L’autre grande force du récit selon moi est la construction de son univers. Relativement uniforme pour de la Fantasy (il n’y a pas 28 personnages principaux, 52 ethnies et 36 biotopes), il est décrit avec talent par Robin Hobb. On ressent la rugosité, l’atmosphère froide, rocailleuse, humide et saline de Castelcerf, en opposition aux couleurs éclatantes (du bleu, du violet) et aux palais végétaux des Montagnes. Sans avoir une profusion de détails sur les différents Duchés, nous en comprenons les rapprochements et différences, les alliances et les dissensions. Pas de vision encyclopédique ici, mais un monde qui vit. Enfin, comme tout univers de Fantasy qui se respecte, il contient évidemment une magie et une mythologie qui lui sont propres. L’opposition « Art », noble et élitiste, apollinien, et « Vif », animal et marginal, dionysiaque, est vraiment bien vue. La relation entre Fitz et Oeil de Nuit nous plonge dans une réflexion intéressante sur notre rapport à l’animalité, qui touche du bout des doigts l’anti-spécisme. La quête des Anciens, seulement esquissée par quelques manuscrits et tapisseries dans ce tome, est intrigante. La magie terrifiante pratiquée par les Pirates Rouges, nommée faute de mieux « forgisation », est une toile de fond cauchemardesque qui se dessine progressivement et dont nous n’avons pas encore tous les tenants et aboutissants. Là encore, ça donne envie d’en savoir plus.
Côté intrigue générale et personnages, c’est du classique (peut-être un peu trop).

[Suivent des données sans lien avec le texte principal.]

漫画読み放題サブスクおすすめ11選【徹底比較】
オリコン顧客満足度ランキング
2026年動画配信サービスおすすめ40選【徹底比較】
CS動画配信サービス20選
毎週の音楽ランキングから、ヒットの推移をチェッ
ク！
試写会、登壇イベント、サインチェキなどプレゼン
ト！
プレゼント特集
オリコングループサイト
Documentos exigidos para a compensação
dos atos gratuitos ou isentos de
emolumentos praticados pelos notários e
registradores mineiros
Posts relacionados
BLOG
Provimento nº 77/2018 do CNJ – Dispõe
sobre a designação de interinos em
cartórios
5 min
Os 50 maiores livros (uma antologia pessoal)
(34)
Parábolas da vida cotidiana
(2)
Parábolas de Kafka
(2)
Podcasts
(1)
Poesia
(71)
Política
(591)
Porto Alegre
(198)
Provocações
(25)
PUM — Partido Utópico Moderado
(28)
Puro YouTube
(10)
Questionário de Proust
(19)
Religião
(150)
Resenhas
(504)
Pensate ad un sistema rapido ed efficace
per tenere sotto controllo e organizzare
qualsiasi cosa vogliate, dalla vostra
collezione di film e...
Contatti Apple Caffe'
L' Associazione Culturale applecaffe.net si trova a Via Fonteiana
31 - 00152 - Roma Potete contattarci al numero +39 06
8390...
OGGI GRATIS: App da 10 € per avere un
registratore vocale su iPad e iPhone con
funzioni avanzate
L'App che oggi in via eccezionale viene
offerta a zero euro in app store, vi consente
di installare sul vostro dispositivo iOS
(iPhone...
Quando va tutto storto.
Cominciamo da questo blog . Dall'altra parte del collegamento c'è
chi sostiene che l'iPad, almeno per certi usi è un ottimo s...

Le héros, ses mentors, ses adjuvants, ses antagonistes, son amour impossible… La relation avec Molly est d’ailleurs pour moi la plus grande faiblesse du livre : on sent que l’autrice a envie que l’on pleure sur le sort du pauvre Fitz qui ne peut que briser le coeur de sa bien aimée et la mettre en danger. C’est la limite du point de vue unique, qui ne permet aucune nuance sur le personnage central, puisque il excuse lui-même, avec l’appui de la narration, tous ses choix : un chapitre qui épouserait le point de vue de celle-ci aurait été le bienvenu. Là, elle est traitée comme un pantin par l’intrigue derrière son maquillage de femme forte. En revanche, contrairement aux critiques que j’ai pu voir, je trouve les antagonistes intéressants. Royal a des motivations tout à fait cohérentes, bassement humaines. Ce n’est pas un génie du mal, il est d’ailleurs assez négligent, mais suffisamment puissant politiquement pour être dangereux. Le clan d’artiseurs à ses ordres constitue une présence inquiétante tout au long du récit. Quant aux Pirates Rouges, comme dit plus haut, ils sont glaçants par leur absence de motivation, incarnations du Mal absolu.
Bref, c’était sympa tout ça, je me lancerais bien dans le tome 2.